Please feel free to mention other ideas and companies that you may know of as well that are tackling this immense issue from the technology side. We need all the help we can get!

Published inEmail Research

7 Comments

  1. Thanks for accumulating this list, Joshua. I’m only now seeing that you referenced AwayFind here, thanks! There’s a LOT more to add to this, we can chat one of these days about that, perhaps : ). Have a great day!

    • Of course! I’ve been talking up AwayFind with a lot of people recently, specifically because it’s great at addressing the question “What happens if an important email between email checking scheduled times?” There are of course a ton of other uses for it too, but that one fits perfectly. Looking forward to a chat with you.

  2. Josh – I love this blog. We’re developing a solution to email overload that centers around the visual component – mainly that it’s easier and more intuitive for users to recognize brand and personal emails by icon rather by lines of test. Check us out at http://www.philterit.com.
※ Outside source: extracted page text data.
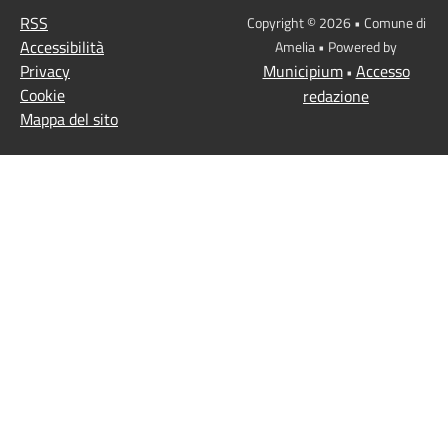
RSS
Copyright © 2026 • Comune di
Accessibilità
Amelia • Powered by
Privacy
Municipium
Accesso
•
Cookie
redazione
Mappa del sito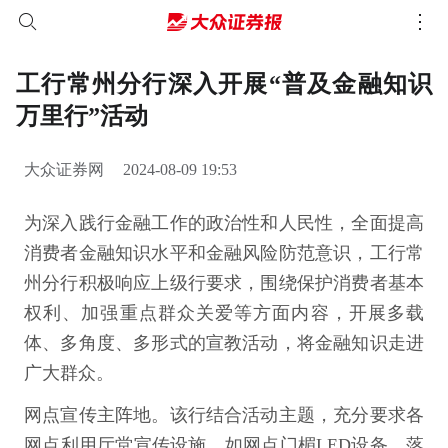
工行常州分行深入开展“普及金融知识
万里行”活动
大众证券网
2024-08-09 19:53
为深入践行金融工作的政治性和人民性，全面提高
消费者金融知识水平和金融风险防范意识，工行常
州分行积极响应上级行要求，围绕保护消费者基本
权利、加强重点群众关爱等方面内容，开展多载
体、多角度、多形式的宣教活动，将金融知识走进
广大群众。
网点宣传主阵地。该行结合活动主题，充分要求各
网点利用厅堂宣传设施，如网点门楣LED设备、落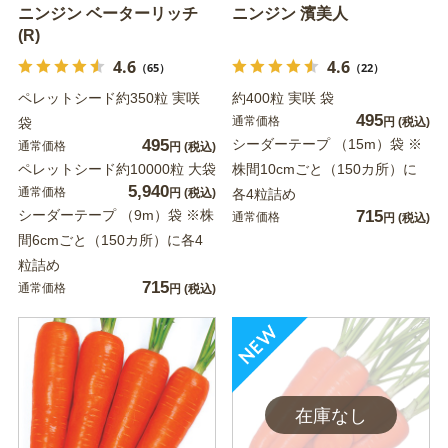
ニンジン ベーターリッチ
ニンジン 濱美人
(R)
4.6
4.6
（65）
（22）
ペレットシード約350粒 実咲
約400粒 実咲 袋
495
通常価格
袋
円
(税込)
495
シーダーテープ （15m）袋 ※
通常価格
円
(税込)
ペレットシード約10000粒 大袋
株間10cmごと（150カ所）に
5,940
通常価格
円
(税込)
各4粒詰め
シーダーテープ （9m）袋 ※株
715
通常価格
円
(税込)
間6cmごと（150カ所）に各4
粒詰め
715
通常価格
円
(税込)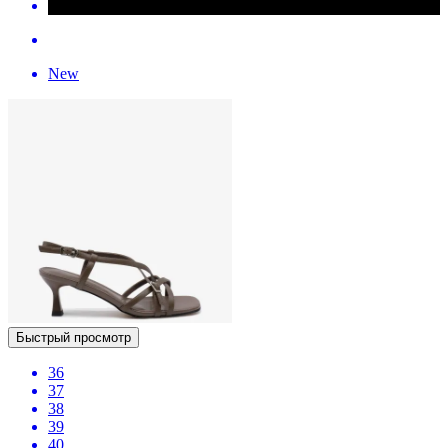
New
Быстрый просмотр
36
37
38
39
40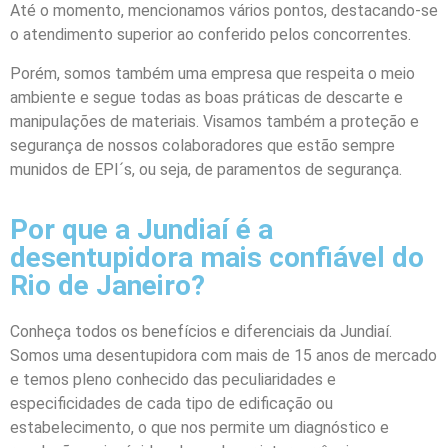
Até o momento, mencionamos vários pontos, destacando-se
o atendimento superior ao conferido pelos concorrentes.
Porém, somos também uma empresa que respeita o meio
ambiente e segue todas as boas práticas de descarte e
manipulações de materiais. Visamos também a proteção e
segurança de nossos colaboradores que estão sempre
munidos de EPI´s, ou seja, de paramentos de segurança.
Por que a Jundiaí é a
desentupidora mais confiável do
Rio de Janeiro?
Conheça todos os benefícios e diferenciais da Jundiaí.
Somos uma desentupidora com mais de 15 anos de mercado
e temos pleno conhecido das peculiaridades e
especificidades de cada tipo de edificação ou
estabelecimento, o que nos permite um diagnóstico e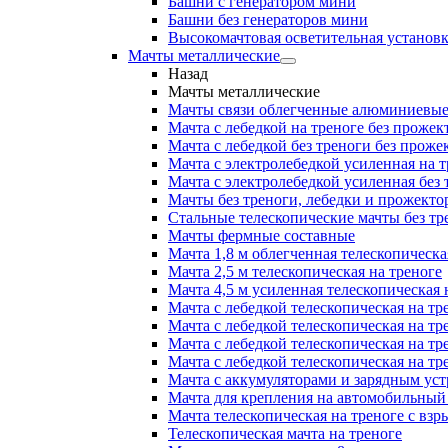
Башни с генератором мини
Башни без генераторов мини
Высокомачтовая осветительная установ
Мачты металлические
Назад
Мачты металлические
Мачты связи облегченные алюминиевы
Мачта с лебедкой на треноге без прожек
Мачта с лебедкой без треноги без проже
Мачта с электролебедкой усиленная на 
Мачта с электролебедкой усиленная без
Мачты без треноги, лебедки и прожекто
Стальные телескопические мачты без тр
Мачты фермные составные
Мачта 1,8 м облегченная телескопическа
Мачта 2,5 м телескопическая на треноге
Мачта 4,5 м усиленная телескопическая 
Мачта с лебедкой телескопическая на тр
Мачта с лебедкой телескопическая на тр
Мачта с лебедкой телескопическая на тр
Мачта с лебедкой телескопическая на тр
Мачта с аккумуляторами и зарядным ус
Мачта для крепления на автомобильный
Мачта телескопическая на треноге с в
Телескопическая мачта на треноге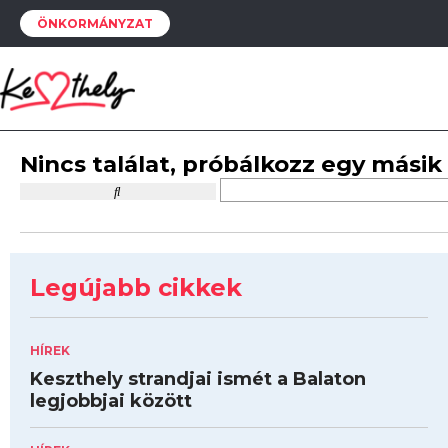
ÖNKORMÁNYZAT
Nincs találat, próbálkozz egy másik
Legújabb cikkek
HÍREK
Keszthely strandjai ismét a Balaton
legjobbjai között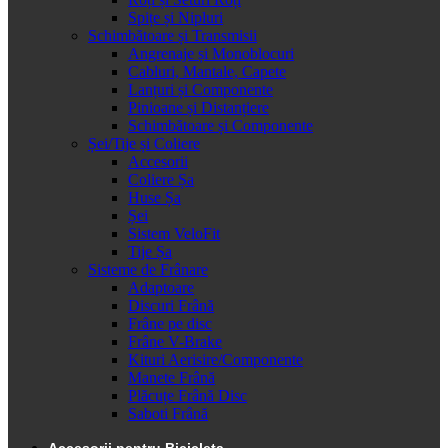
Spițe și Nipluri
Schimbătoare și Transmisii
Angrenaje și Monoblocuri
Cabluri, Mantale, Capete
Lanțuri și Componente
Pinioane și Distanțiere
Schimbătoare și Componente
Șei/Tije și Coliere
Accesorii
Coliere Șa
Huse Șa
Șei
Sistem VeloFit
Tije Șa
Sisteme de Frânare
Adaptoare
Discuri Frână
Frâne pe disc
Frâne V-Brake
Kituri Aerisire/Componente
Manete Frână
Plăcuțe Frână Disc
Saboti Frână
Accesorii pentru Bicicleta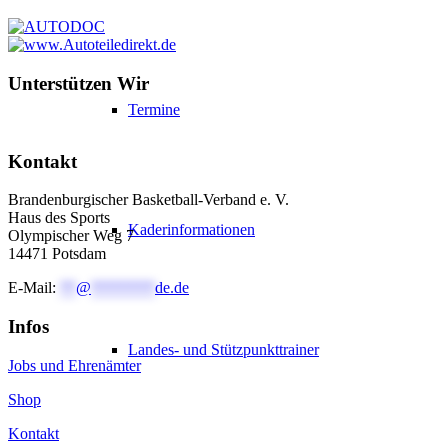
Unterstützen Wir
Termine
Kontakt
Brandenburgischer Basketball-Verband e. V.
Haus des Sports
Kaderinformationen
Olympischer Weg 7
14471 Potsdam
E-Mail:
**
@
********
de.de
Infos
Landes- und Stützpunkttrainer
Jobs und Ehrenämter
Shop
Kontakt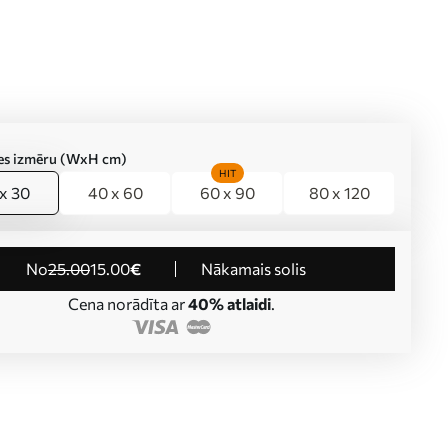
ties izmēru (WxH cm)
HIT
x 30
40 x 60
60 x 90
80 x 120
no
25
.00
15
.00
€
Nākamais solis
Cena norādīta ar
40% atlaidi
.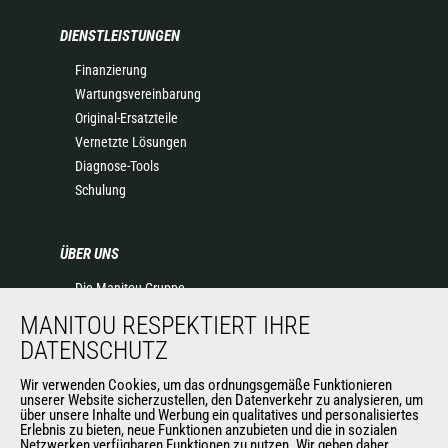
DIENSTLEISTUNGEN
Finanzierung
Wartungsvereinbarung
Original-Ersatzteile
Vernetzte Lösungen
Diagnose-Tools
Schulung
ÜBER UNS
Die Manitou-Gruppe
Kontakt
MANITOU RESPEKTIERT IHRE
Impressum
DATENSCHUTZ
Datenschutz
Veranstaltungen
Wir verwenden Cookies, um das ordnungsgemäße Funktionieren
unserer Website sicherzustellen, den Datenverkehr zu analysieren, um
Neuigkeiten
über unsere Inhalte und Werbung ein qualitatives und personalisiertes
Erlebnis zu bieten, neue Funktionen anzubieten und die in sozialen
Geschichte
Netzwerken verfügbaren Funktionen zu nutzen. Wir geben daher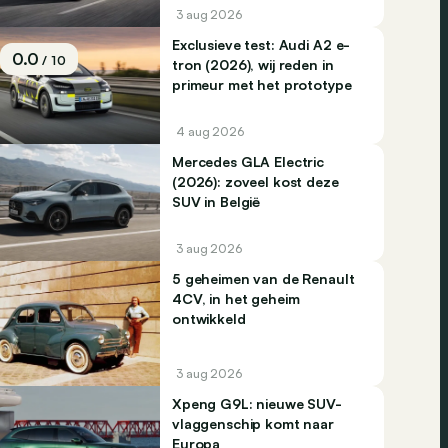
3 aug 2026
Exclusieve test: Audi A2 e-
0.0
/ 10
tron (2026), wij reden in
primeur met het prototype
4 aug 2026
Mercedes GLA Electric
(2026): zoveel kost deze
SUV in België
3 aug 2026
5 geheimen van de Renault
4CV, in het geheim
ontwikkeld
3 aug 2026
Xpeng G9L: nieuwe SUV-
vlaggenschip komt naar
Europa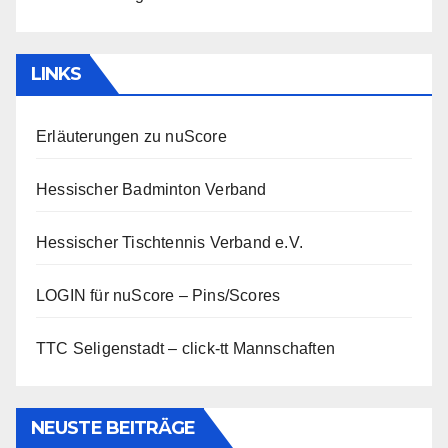
LINKS
Erläuterungen zu nuScore
Hessischer Badminton Verband
Hessischer Tischtennis Verband e.V.
LOGIN für nuScore – Pins/Scores
TTC Seligenstadt – click-tt Mannschaften
NEUSTE BEITRÄGE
    • I really like what you’re doing there with the visual representations. The next step would be to move beyond brands and start being able to pile messages together based on project, team, topic, etc. This has been tested in the past in some research, and has worked quite well. Any plans along those lines? And plans to make it an extension/plugin instead of a separate service?

  3. Darryl Darryl

    This is a great summary and in line with my feeling about email. I, too, view my Gmail as a repository of gold that I can mine through search. I don’t use folders for the reason stated: too much mental energy. Search beats sort everytime, anyway. Finally, I’ve been testing Asana and would recommend it to someone with a lot of ongoing tasks and/or as a kind of task-assignment system to several employees.

  4. Josh, very interesting post — I thought your readers might find http://www.activeinboxhq.com interesting as their approach has been similar to some of what you’ve talked about in the post. I’ve been using this for years, and agree that with email it’s more about us being broken than the technology we have available and at the same time the tech could improve too. What I love about ActiveInbox is that it was originally inspired by the Getting Things Done model by David Allen — but it’s still very flexible with the ability to create action lists, project lists, etc and mark emails with these labels to have them appear within the review system…. as long as YOU work the system, the system can really work. They are still actively developing and always polling to see how things are working for users … I like that part too, continual improvement! Often solving problems, that I wasn’t even aware I had yet too.